By the end of today’s lecture, you will be able to:

  • Create and interpret histograms and box plots for numerical data
  • Create and interpret bar charts and pie charts for categorical data
  • Explore relationships between two variables using appropriate visualizations
  • Calculate and interpret correlation coefficients
  • Understand basic probability concepts and rules

Recap from Last Time

  • Descriptive vs Inferential statistics
  • Types of variables
  • Observational vs experimental studies
  • Types of sampling methods
  • Numerical data summarization

We couldn’t finish: Categorical data summarization, we will start with that today :)

Categorical Data Summarization

What happens when we don’t have numbers to summarize, but instead, we have categories?
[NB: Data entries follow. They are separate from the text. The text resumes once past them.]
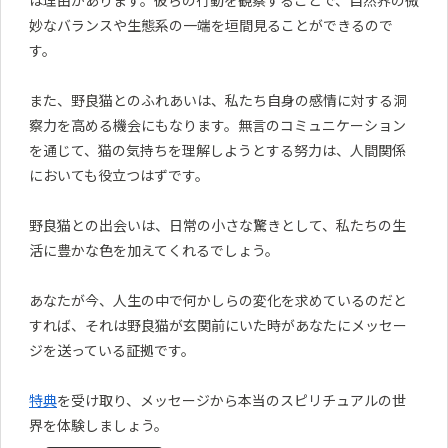
妙なバランスや生態系の一端を垣間見ることができるので
す。
また、野良猫とのふれあいは、私たち自身の感情に対する洞
察力を高める機会にもなります。無言のコミュニケーション
を通じて、猫の気持ちを理解しようとする努力は、人間関係
においても役立つはずです。
野良猫との出会いは、日常の小さな驚きとして、私たちの生
活に豊かな色を加えてくれるでしょう。
あなたが今、人生の中で何かしらの変化を求めているのだと
すれば、それは野良猫が玄関前にいた時があなたにメッセー
ジを送っている証拠です。
特典
を受け取り、メッセージから本当のスピリチュアルの世
界を体験しましょう。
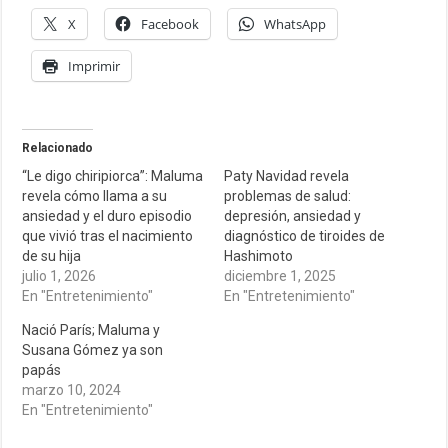
X
Facebook
WhatsApp
Imprimir
Relacionado
“Le digo chiripiorca”: Maluma
Paty Navidad revela
revela cómo llama a su
problemas de salud:
ansiedad y el duro episodio
depresión, ansiedad y
que vivió tras el nacimiento
diagnóstico de tiroides de
de su hija
Hashimoto
julio 1, 2026
diciembre 1, 2025
En "Entretenimiento"
En "Entretenimiento"
Nació París; Maluma y
Susana Gómez ya son
papás
marzo 10, 2024
En "Entretenimiento"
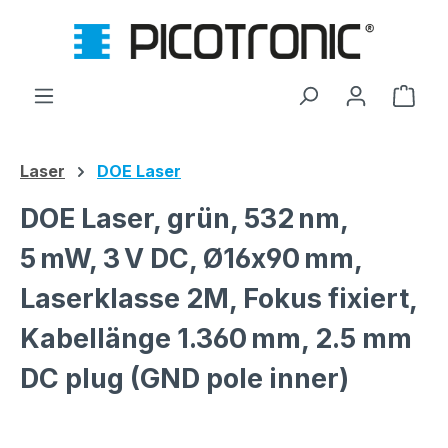
Zum Hauptinhalt springen
Ware
Laser
DOE Laser
DOE Laser, grün, 532 nm,
5 mW, 3 V DC, Ø16x90 mm,
Laserklasse 2M, Fokus fixiert,
Kabellänge 1.360 mm, 2.5 mm
DC plug (GND pole inner)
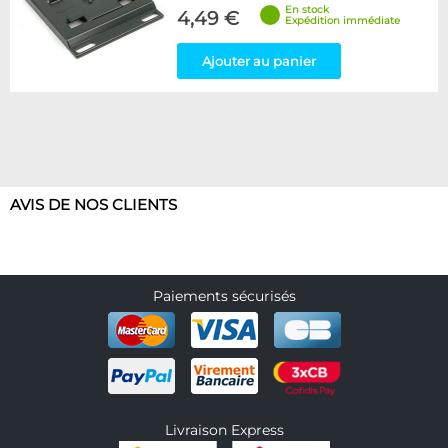
En stock
4,49 €
Expédition immédiate
Ajouter au panier
AVIS DE NOS CLIENTS
Paiements sécurisés
Livraison Express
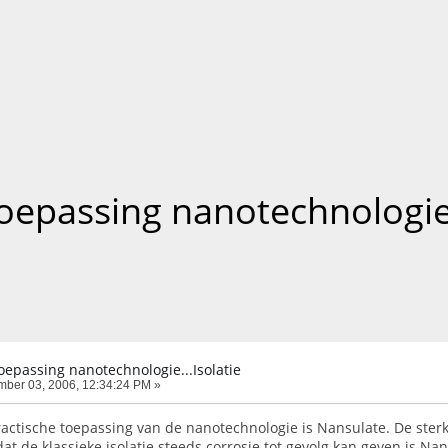
oepassing nanotechnologie..
epassing nanotechnologie...Isolatie
ber 03, 2006, 12:34:24 PM »
actische toepassing van de nanotechnologie is Nansulate. De sterk
at de klassieke isolatie steeds corrosie tot gevolg kan geven is Na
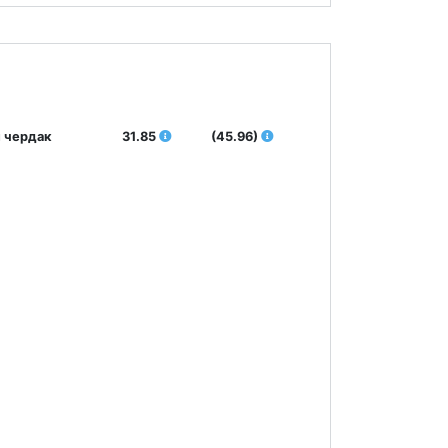
 чердак
31.85
(45.96)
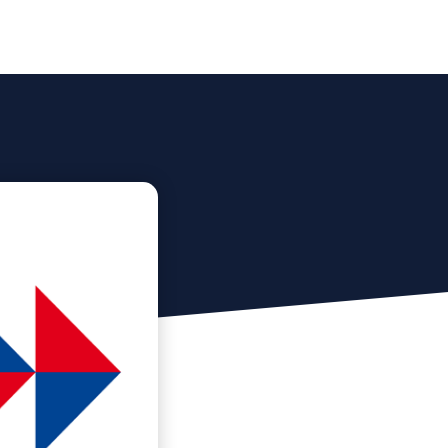
lent
Le Hub by E-Volve
Blog
Contact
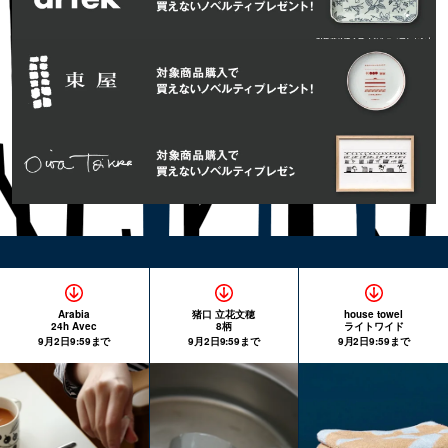
Arabia
猪口 立花文穂
house towel
24h Avec
8柄
ライトワイド
9月2日9:59まで
9月2日9:59まで
9月2日9:59まで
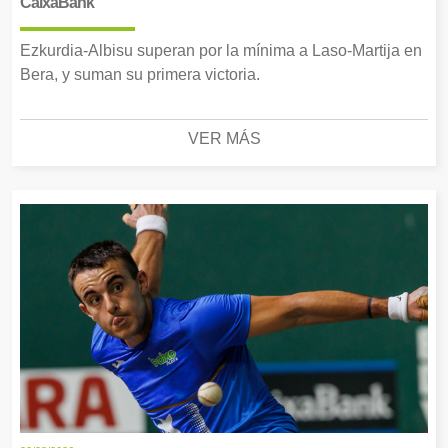
CaixaBank
Ezkurdia-Albisu superan por la mínima a Laso-Martija en
Bera, y suman su primera victoria.
VER MÁS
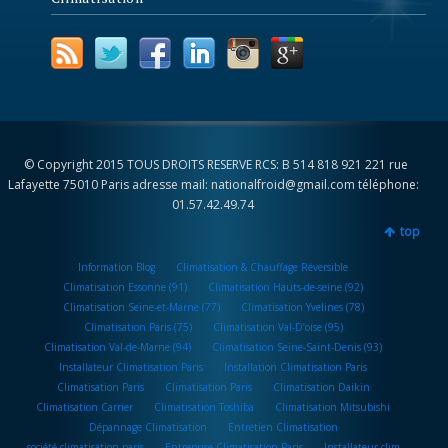
© Copyright 2015 TOUS DROITS RESERVE RCS: B 514 818 921 221 rue
Lafayette 75010 Paris adresse mail: nationalfroid@gmail.com téléphone:
01.57.42.49.74
top
Information Blog
Climatisation & Chauffage Réversible
Climatisation Essonne (91)
Climatisation Hauts-de-seine (92)
Climatisation Seine-et-Marne (77)
Climatisation Yvelines (78)
Climatisation Paris (75)
Climatisation Val-D’oise (95)
Climatisation Val-de-Marne (94)
Climatisation Seine-Saint-Denis (93)
Installateur Climatisation Paris
Installation Climatisation Paris
Climatisation Paris
Climatisation Paris
Climatisation Daikin
Climatisation Carrier
Climatisation Toshiba
Climatisation Mitsubishi
Dépannage Climatisation
Entretien Climatisation
société climatisation paris
Entreprise Climatisation Paris
Installateur clim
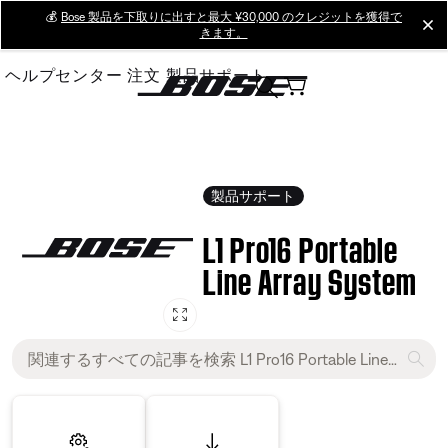
Skip
💰
Bose 製品を下取りに出すと最大 ¥30,000 のクレジットを獲得で
cl
きます。
to
Main
ヘルプセンター
注文
製品サポート
製品サポート
L1 Pro16 Portable
Line Array System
Marine Science Research Example

Researcher_ID Ecosystem_Studied Research_Focus Conservation_Challenge
1 Coral Reefs Coral Bleaching Overfishing
2 Open Ocean Marine Biodiversity Climate Change
3 Estuaries Carbon Sequestration Coastal Development
4 Estuaries Nutrient Cycling Pollution
5 Estuaries Hydrothermal Vents Pollution
6 Kelp Forests Species Interactions Ocean Acidification
7 Seagrass Meadows Habitat Restoration Agricultural Runoff
8 Rocky Intertidal Invasive Species Climate Change
9 Salt Marshes Erosion Control Sea Level Rise
10 Open Ocean Fisheries Management Overfishing

Categorical Data: Frequency Tables

How do we summarize categorical data?

  1. Frequency Tables (counts)
  2. Relative Frequency Tables (proportions/percentages)
  3. Cross-tabulation (relationships between variables)
  4. Plots (we’ll see these next week!)

Example: Conservation Challenges

Conservation Challenge Absolute Frequency Relative Frequency
Pollution 2 0.20
Overfishing 2 0.20
Climate Change 2 0.20
Coastal Development 1 0.10
Ocean Acidification 1 0.10
Agricultural Runoff 1 0.10
Sea Level Rise 1 0.10
TOTAL 10 1.00

Activity: Your Turn - Ecosystem Table

Your Task (5 minutes)

Create a frequency table for Ecosystem_Studied using the data provided.

Calculate:

  1. Absolute frequencies (counts)
  2. Relative frequencies (proportions)

Can you also create a cross-table between Ecosystem Studied and Research Focus?

Cross-Tabulation Example

Ecosystem Studied × Conservation Challenge

Estuaries Open Ocean Other Total
Pollution 2 0 0 2
Climate Change 0 1 1 2
Overfishing 0 1 1 2
Other 1 0 3 4
Total 3 2 5 10

Part 1: Palmer Penguins

Meet the Penguins!

Note

Palmer Archipelago (Antarctica) penguin data were collected and made available by Dr. Kristen Gorman and the Palmer Station, Antarctica LTER.

See more info here.

The Dataset

Variables:

  • species: penguin species (Chinstrap, Adélie, or Gentoo)
  • culmen_length_mm: culmen length (mm)
  • culmen_depth_mm: culmen depth (mm)
  • flipper_length_mm: flipper length (mm)
  • body_mass_g: body mass (g)
  • sex: penguin sex (female or male)
  • island: island name (Dream, Torgersen, or Biscoe)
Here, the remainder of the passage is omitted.